— TASK GOAL —
Reproduce the records below; each should match the original exactly.

------------------------

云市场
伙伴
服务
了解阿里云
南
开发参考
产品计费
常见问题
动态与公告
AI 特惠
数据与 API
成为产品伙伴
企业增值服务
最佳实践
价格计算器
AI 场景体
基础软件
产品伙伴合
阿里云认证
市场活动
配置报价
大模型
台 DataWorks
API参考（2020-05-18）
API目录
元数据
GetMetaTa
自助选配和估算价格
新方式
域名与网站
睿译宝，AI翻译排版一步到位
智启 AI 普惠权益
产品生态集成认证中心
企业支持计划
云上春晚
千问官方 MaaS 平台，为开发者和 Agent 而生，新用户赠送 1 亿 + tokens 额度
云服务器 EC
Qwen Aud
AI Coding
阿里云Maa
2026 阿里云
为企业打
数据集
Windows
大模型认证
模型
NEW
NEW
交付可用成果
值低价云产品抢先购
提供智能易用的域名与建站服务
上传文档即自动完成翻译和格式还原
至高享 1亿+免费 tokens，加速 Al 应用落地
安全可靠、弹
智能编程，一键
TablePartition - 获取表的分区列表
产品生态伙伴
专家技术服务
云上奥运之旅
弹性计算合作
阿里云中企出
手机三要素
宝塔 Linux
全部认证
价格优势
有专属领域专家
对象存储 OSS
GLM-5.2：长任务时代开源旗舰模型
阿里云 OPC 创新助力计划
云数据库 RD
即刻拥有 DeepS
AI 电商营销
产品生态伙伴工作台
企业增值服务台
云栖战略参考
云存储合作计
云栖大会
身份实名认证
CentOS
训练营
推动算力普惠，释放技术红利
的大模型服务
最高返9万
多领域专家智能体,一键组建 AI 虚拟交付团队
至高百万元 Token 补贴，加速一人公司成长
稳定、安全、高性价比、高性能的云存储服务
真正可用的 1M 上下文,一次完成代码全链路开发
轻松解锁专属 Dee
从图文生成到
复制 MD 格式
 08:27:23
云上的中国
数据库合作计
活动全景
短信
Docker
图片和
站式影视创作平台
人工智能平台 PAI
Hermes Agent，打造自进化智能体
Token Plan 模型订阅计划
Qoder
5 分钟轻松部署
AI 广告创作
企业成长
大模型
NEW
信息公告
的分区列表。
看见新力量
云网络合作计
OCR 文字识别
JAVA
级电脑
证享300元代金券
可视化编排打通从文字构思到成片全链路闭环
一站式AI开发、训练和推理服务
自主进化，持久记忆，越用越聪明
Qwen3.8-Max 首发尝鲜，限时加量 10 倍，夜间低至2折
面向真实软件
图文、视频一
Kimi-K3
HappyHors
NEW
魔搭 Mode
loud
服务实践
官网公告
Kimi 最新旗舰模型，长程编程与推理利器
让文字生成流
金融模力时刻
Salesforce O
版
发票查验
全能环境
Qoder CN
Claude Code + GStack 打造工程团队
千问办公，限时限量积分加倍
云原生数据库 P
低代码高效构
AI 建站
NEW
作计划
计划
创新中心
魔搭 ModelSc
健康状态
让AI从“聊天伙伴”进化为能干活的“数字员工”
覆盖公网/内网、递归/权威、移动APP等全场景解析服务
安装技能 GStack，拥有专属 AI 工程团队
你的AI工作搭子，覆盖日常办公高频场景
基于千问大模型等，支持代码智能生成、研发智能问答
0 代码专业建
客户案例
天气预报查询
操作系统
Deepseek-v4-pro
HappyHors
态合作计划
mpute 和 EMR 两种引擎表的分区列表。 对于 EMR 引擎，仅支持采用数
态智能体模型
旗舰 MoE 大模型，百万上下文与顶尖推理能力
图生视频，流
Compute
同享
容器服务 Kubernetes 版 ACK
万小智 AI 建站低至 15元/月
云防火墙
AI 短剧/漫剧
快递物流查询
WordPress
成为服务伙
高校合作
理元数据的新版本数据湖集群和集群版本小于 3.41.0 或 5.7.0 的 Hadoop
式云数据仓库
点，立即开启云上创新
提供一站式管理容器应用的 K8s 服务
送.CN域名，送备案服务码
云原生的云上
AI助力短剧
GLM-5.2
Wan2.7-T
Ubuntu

------------------------

— SOLUTION TO THIS PROBLEM —
云市场
伙伴
服务
了解阿里云
南
开发参考
产品计费
常见问题
动态与公告
AI 特惠
数据与 API
成为产品伙伴
企业增值服务
最佳实践
价格计算器
AI 场景体
基础软件
产品伙伴合
阿里云认证
市场活动
配置报价
大模型
台 DataWorks
API参考（2020-05-18）
API目录
元数据
GetMetaTa
自助选配和估算价格
新方式
域名与网站
睿译宝，AI翻译排版一步到位
智启 AI 普惠权益
产品生态集成认证中心
企业支持计划
云上春晚
千问官方 MaaS 平台，为开发者和 Agent 而生，新用户赠送 1 亿 + tokens 额度
云服务器 EC
Qwen Aud
AI Coding
阿里云Maa
2026 阿里云
为企业打
数据集
Windows
大模型认证
模型
NEW
NEW
交付可用成果
值低价云产品抢先购
提供智能易用的域名与建站服务
上传文档即自动完成翻译和格式还原
至高享 1亿+免费 tokens，加速 Al 应用落地
安全可靠、弹
智能编程，一键
TablePartition - 获取表的分区列表
产品生态伙伴
专家技术服务
云上奥运之旅
弹性计算合作
阿里云中企出
手机三要素
宝塔 Linux
全部认证
价格优势
有专属领域专家
对象存储 OSS
GLM-5.2：长任务时代开源旗舰模型
阿里云 OPC 创新助力计划
云数据库 RD
即刻拥有 DeepS
AI 电商营销
产品生态伙伴工作台
企业增值服务台
云栖战略参考
云存储合作计
云栖大会
身份实名认证
CentOS
训练营
推动算力普惠，释放技术红利
的大模型服务
最高返9万
多领域专家智能体,一键组建 AI 虚拟交付团队
至高百万元 Token 补贴，加速一人公司成长
稳定、安全、高性价比、高性能的云存储服务
真正可用的 1M 上下文,一次完成代码全链路开发
轻松解锁专属 Dee
从图文生成到
复制 MD 格式
 08:27:23
云上的中国
数据库合作计
活动全景
短信
Docker
图片和
站式影视创作平台
人工智能平台 PAI
Hermes Agent，打造自进化智能体
Token Plan 模型订阅计划
Qoder
5 分钟轻松部署
AI 广告创作
企业成长
大模型
NEW
信息公告
的分区列表。
看见新力量
云网络合作计
OCR 文字识别
JAVA
级电脑
证享300元代金券
可视化编排打通从文字构思到成片全链路闭环
一站式AI开发、训练和推理服务
自主进化，持久记忆，越用越聪明
Qwen3.8-Max 首发尝鲜，限时加量 10 倍，夜间低至2折
面向真实软件
图文、视频一
Kimi-K3
HappyHors
NEW
魔搭 Mode
loud
服务实践
官网公告
Kimi 最新旗舰模型，长程编程与推理利器
让文字生成流
金融模力时刻
Salesforce O
版
发票查验
全能环境
Qoder CN
Claude Code + GStack 打造工程团队
千问办公，限时限量积分加倍
云原生数据库 P
低代码高效构
AI 建站
NEW
作计划
计划
创新中心
魔搭 ModelSc
健康状态
让AI从“聊天伙伴”进化为能干活的“数字员工”
覆盖公网/内网、递归/权威、移动APP等全场景解析服务
安装技能 GStack，拥有专属 AI 工程团队
你的AI工作搭子，覆盖日常办公高频场景
基于千问大模型等，支持代码智能生成、研发智能问答
0 代码专业建
客户案例
天气预报查询
操作系统
Deepseek-v4-pro
HappyHors
态合作计划
mpute 和 EMR 两种引擎表的分区列表。 对于 EMR 引擎，仅支持采用数
态智能体模型
旗舰 MoE 大模型，百万上下文与顶尖推理能力
图生视频，流
Compute
同享
容器服务 Kubernetes 版 ACK
万小智 AI 建站低至 15元/月
云防火墙
AI 短剧/漫剧
快递物流查询
WordPress
成为服务伙
高校合作
理元数据的新版本数据湖集群和集群版本小于 3.41.0 或 5.7.0 的 Hadoop
式云数据仓库
点，立即开启云上创新
提供一站式管理容器应用的 K8s 服务
送.CN域名，送备案服务码
云原生的云上
AI助力短剧
GLM-5.2
Wan2.7-T
Ubuntu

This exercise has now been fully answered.